2 comments to Code Pink, the Taliban and Malala Yousafzai

  • nihil obstet

    OK, US drones aren’t Pakistan’s only problem.  That doesn’t make them OK.   I’ve learned that peace movements are never pure enough, sophisticated enough, inclusive enough, exclusive enough, smart enough, respectable enough to be effective.  They’re always self-indulgent, substituting self-righteousness for understanding how evil the other side is.  They’re a small group because rather than making a nuanced analysis, they try to get press coverage and use slogans.  We all know how the U.S. public really gets behind nuanced messages that don’t appear in the media.  Silly peace movement.I’m actually in agreement with your basic point that outside forces should support democratic and civil rights movements within a beleaguered country, rather than trying to impose actions and values from the outside.  However, the Pakistani people are not shooting drones at themselves.  It seems to me that there are better targets for opposition than a peace group that’s trying to stop one inhumane practice.  But my reaction may just be because every single anti-war action I’ve seen from Vietnam on has had the same dismissive criticisms focussed on it.

  • Trudy Cooper

    Thank you, nihil obstet.  You make every important point about the “damned if you do and damned if you don’t” criticisms that have been leveled at every peace movement. I was part of the CodePink Peace delegation.  Very consciously, we focused our critique on our own government, not on Pakistan’s government.  If we hadn’t, critics such as Meredith Tax would have dubbed us “imperial,” deigning to tell Pakistan how to behave, thus mirroring the imperial intrusion that we are criticizing.  In fact we prepared ourselves to understand the “full context of Pakistan’s politics,” as we met with human rights attorney’s, peace groups, NGO’s, and women’s groups, both before, during, and after the trip.  But since we confined our statements to a criticism of our own government’s (not Pakistan’s), the author leaps to the conclusion that therefore we think than ending drones will end terrorism, and that the Taliban did not exist before drones were in use!  CodePink rightly judged that the event Kahn organized could get the issue of US drones out into the open in a way that had not been done yet.  Accepting an invitation does not equate to wholesale agreement about what comes next for Imran Khan’s work with peace; his accepting an invitation to a similar rally in the US would also not imply agreement with the organizing follow up of US peace groups.

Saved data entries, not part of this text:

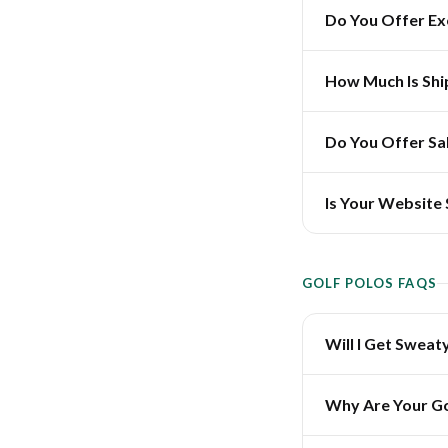
Do You Offer E
How Much Is Shi
Do You Offer Sa
Is Your Website
GOLF POLOS FAQS
Will I Get Sweat
Why Are Your Go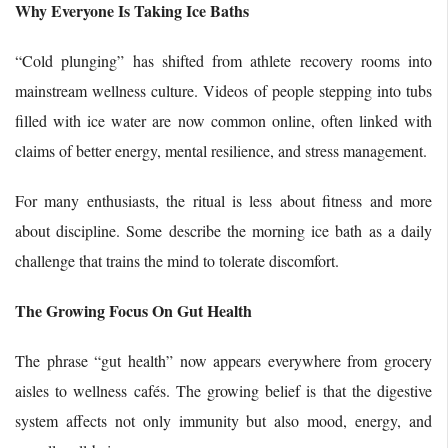
Why Everyone Is Taking Ice Baths
“Cold plunging” has shifted from athlete recovery rooms into
mainstream wellness culture. Videos of people stepping into tubs
filled with ice water are now common online, often linked with
claims of better energy, mental resilience, and stress management.
For many enthusiasts, the ritual is less about fitness and more
about discipline. Some describe the morning ice bath as a daily
challenge that trains the mind to tolerate discomfort.
The Growing Focus On Gut Health
The phrase “gut health” now appears everywhere from grocery
aisles to wellness cafés. The growing belief is that the digestive
system affects not only immunity but also mood, energy, and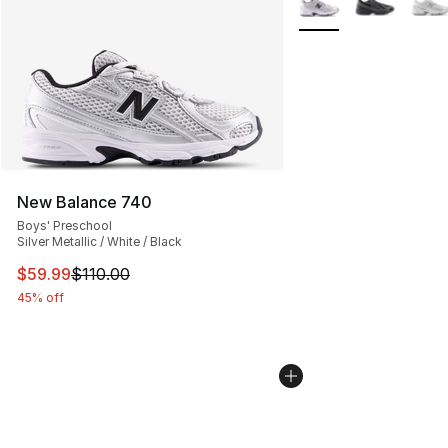
New Balance 740
Boys' Preschool
Silver Metallic / White / Black
This item is on sale. Price dropped from $110.00 to $59
$59.99
$110.00
45% off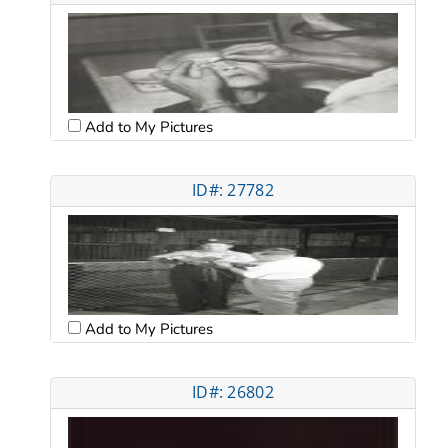
Add to My Pictures
ID#: 27782
Add to My Pictures
ID#: 26802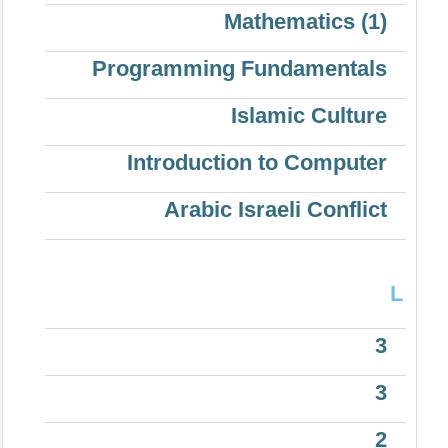
Mathematics (1)
Programming Fundamentals
Islamic Culture
Introduction to Computer
Arabic Israeli Conflict
L
3
3
2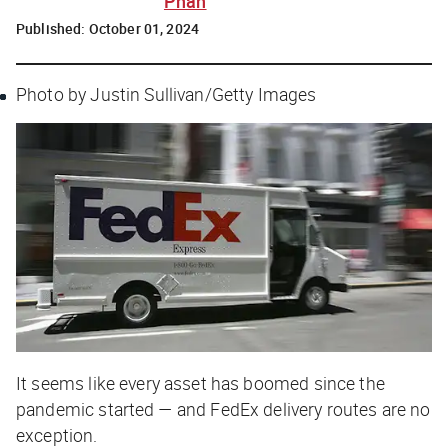
Phan
Published:
October 01, 2024
Photo by Justin Sullivan/Getty Images
It seems like every asset has boomed since the
pandemic started — and FedEx delivery routes are no
exception.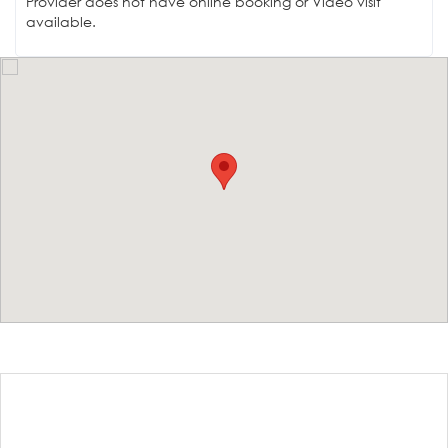
Provider does not have online booking or Video visit
available.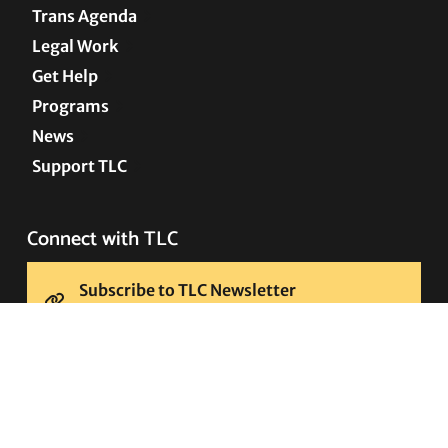
Trans Agenda
Legal Work
Get Help
Programs
News
Support TLC
Connect with TLC
Subscribe to TLC Newsletter
Press Releases and Media Requests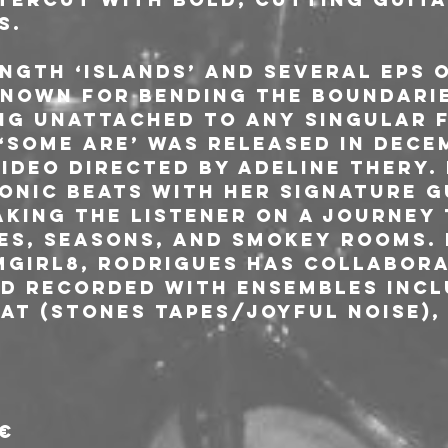
s.
ngth ‘Islands’ and several EPs o
known for bending the boundarie
ng unattached to any singular f
 ‘Some Are’ was released in Dece
ideo directed by Adeline Thery. 
onic beats with her signature g
aking the listener on a journey
ies, seasons, and smokey rooms.
girl8, Rodrigues has collabora
d recorded with ensembles inclu
at (Stones Tapes/Joyful Noise),
2€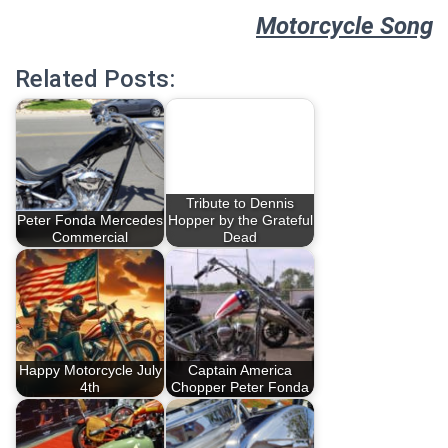
Motorcycle Song
Related Posts:
Tribute to Dennis
Peter Fonda Mercedes
Hopper by the Grateful
Commercial
Dead
Happy Motorcycle July
Captain America
4th
Chopper Peter Fonda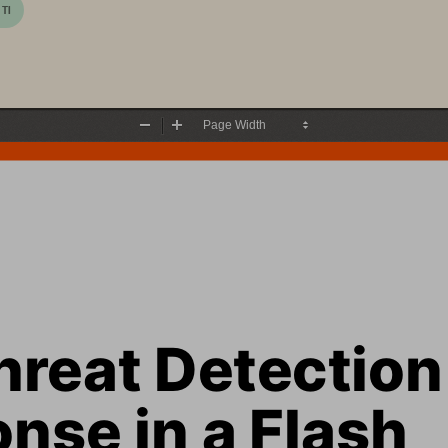
 TI
Zoom
Zoom
Out
In
reat Detection 
nse in a Flash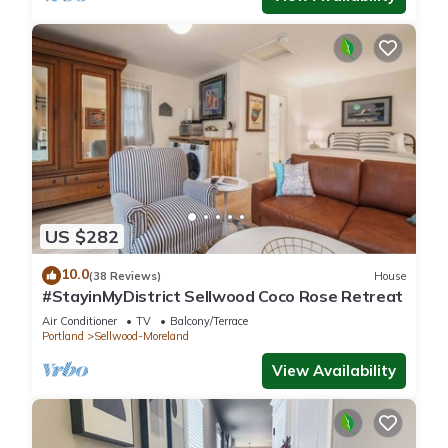
US $282
10.0
(38 Reviews)
House
#StayinMyDistrict Sellwood Coco Rose Retreat
Air Conditioner
TV
Balcony/Terrace
Portland
Sellwood-Moreland
View Availability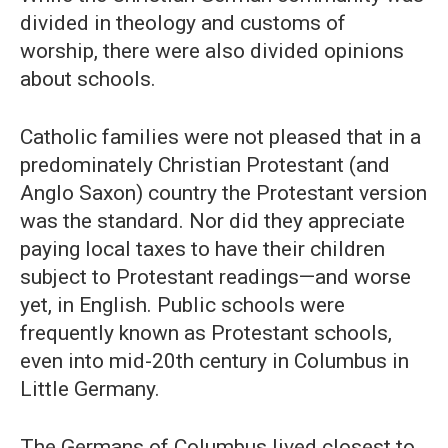
divided in theology and customs of
worship, there were also divided opinions
about schools.
Catholic families were not pleased that in a
predominately Christian Protestant (and
Anglo Saxon) country the Protestant version
was the standard. Nor did they appreciate
paying local taxes to have their children
subject to Protestant readings—and worse
yet, in English. Public schools were
frequently known as Protestant schools,
even into mid-20th century in Columbus in
Little Germany.
The Germans of Columbus lived closest to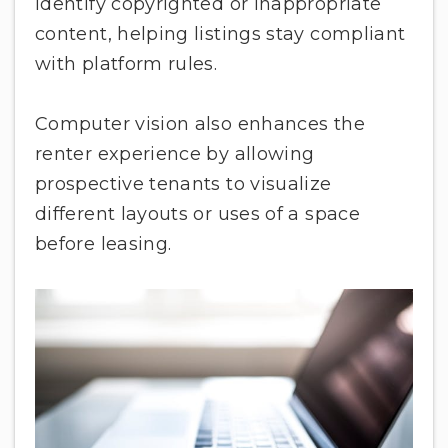
identify copyrighted or inappropriate
content, helping listings stay compliant
with platform rules.
Computer vision also enhances the
renter experience by allowing
prospective tenants to visualize
different layouts or uses of a space
before leasing.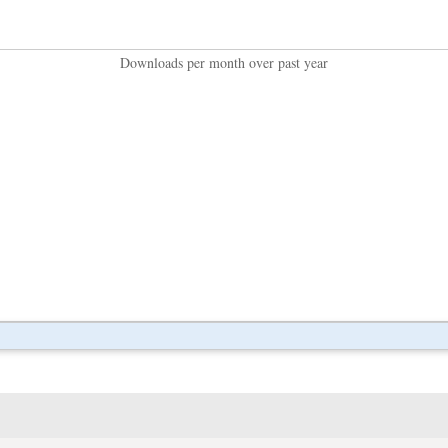
Downloads per month over past year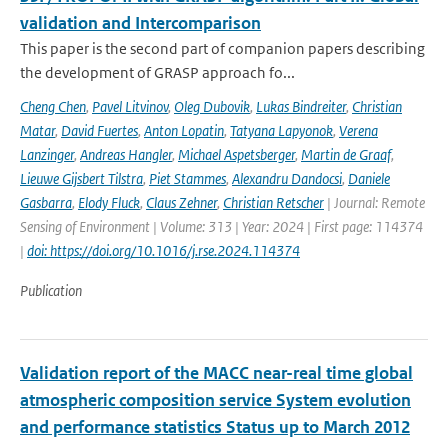
validation and Intercomparison
This paper is the second part of companion papers describing
the development of GRASP approach fo...
Cheng Chen
,
Pavel Litvinov
,
Oleg Dubovik
,
Lukas Bindreiter
,
Christian
Matar
,
David Fuertes
,
Anton Lopatin
,
Tatyana Lapyonok
,
Verena
Lanzinger
,
Andreas Hangler
,
Michael Aspetsberger
,
Martin de Graaf
,
Lieuwe Gijsbert Tilstra
,
Piet Stammes
,
Alexandru Dandocsi
,
Daniele
Gasbarra
,
Elody Fluck
,
Claus Zehner
,
Christian Retscher
| Journal: Remote
Sensing of Environment | Volume: 313 | Year: 2024 | First page: 114374
|
doi: https://doi.org/10.1016/j.rse.2024.114374
Publication
Validation report of the MACC near-real time global
atmospheric composition service System evolution
and performance statistics Status up to March 2012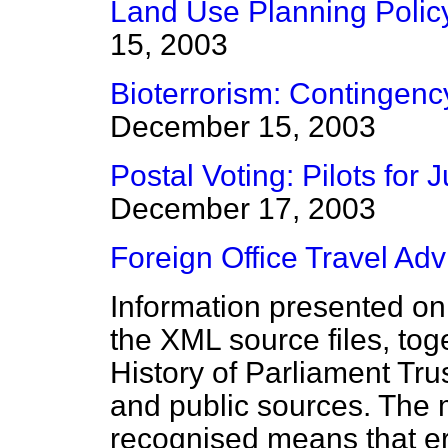
Land Use Planning Polic
15, 2003
Bioterrorism: Contingenc
December 15, 2003
Postal Voting: Pilots for
December 17, 2003
Foreign Office Travel Adv
Information presented on
the XML source files, tog
History of Parliament Tru
and public sources. The
recognised means that er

Believing that Pakistan can solve its own security problems is the extent of our common agreement with the PTI.  It is up to Pakistan to work out the details.Also false is the supposition that Code Pink reflects a belief that “US drones are Pakistan’s only problem.”  Even a cursory reading of any of CodePink’s web site or articles by Code Pink’s delegation would prove that supposition to be simply that:  a conclusion reached hastily and not tested against the facts.  While grasping the wider political economic context is essential to any effective organizing, it does not follow that the only effective organizing is that which attempts to speak to every aspect of every inter-connected issue.  As the commenter above has pointed out, this “nuanced” approach is accurate, but is typically not the formula for effective outreach to those who are encountering the issues for the first time.